Abstract

Research on race and racism in the United States increasingly has emphasized the need for examination of structural racism – the myriad path-dependent legacy effects of which have been ignored by the Supreme Court. This paper takes a new approach to understanding how structural racism has affected generations of Southern black communities by looking at the physical transformations of municipal governments in the Commonwealth of Virginia. Virginia, unlike other states, has a unique form of municipal jurisdiction, the independent city. Separate from their surrounding counties, Virginia’s independent cities encompass both traditional county-level governmental functions as well as routine city services in one. These cities have existed since the early 1900s, but experienced a vast proliferation from the 1950s through the 1970s amid significant legal reforms and the faltering “massive resistance” to desegregation across the South.
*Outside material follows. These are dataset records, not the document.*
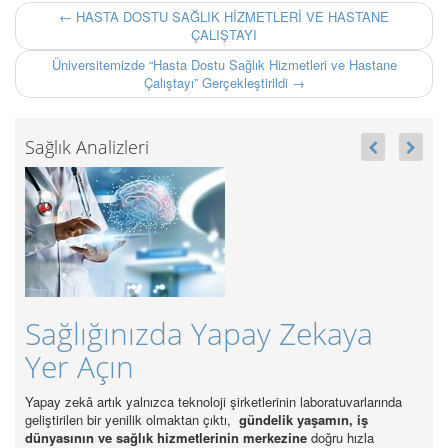
← HASTA DOSTU SAĞLIK HİZMETLERİ VE HASTANE
ÇALIŞTAYI
Üniversitemizde “Hasta Dostu Sağlık Hizmetleri ve Hastane
Çalıştayı” Gerçekleştirildi →
Sağlık Analizleri
ğlığınızda Yapay Zekaya
Sağlıkt
r Açın
37 Bin
zekâ artık yalnızca teknoloji şirketlerinin laboratuvarlarında
Sektörde en önem
rilen bir yenilik olmaktan çıktı,
gündelik yaşamın, iş
gücünün standar
sının ve sağlık hizmetlerinin merkezine
doğru hızla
Thus, this paper examines the ways in which race and racism were linked inextricably to these changes, focusing on the independent cities and outlying counties of the Hampton Roads metropolitan region of Southeast Virginia. There, several of the largest cities in the region and the Commonwealth overall – including Virginia Beach, Chesapeake, and Suffolk – emerged during the desegregation era, with lasting effects upon the socioeconomic conditions of different racial groups preventing wholesale progress. In more-recent times, moreover, these and other independent cities have subtly reinforced racial hierarchies through numerous specific policies, long after the end of “massive resistance.” The paper concludes with suggestions for remedying the built-in disparities of Virginia’s independent cities across multiple dimensions of socioeconomic concern.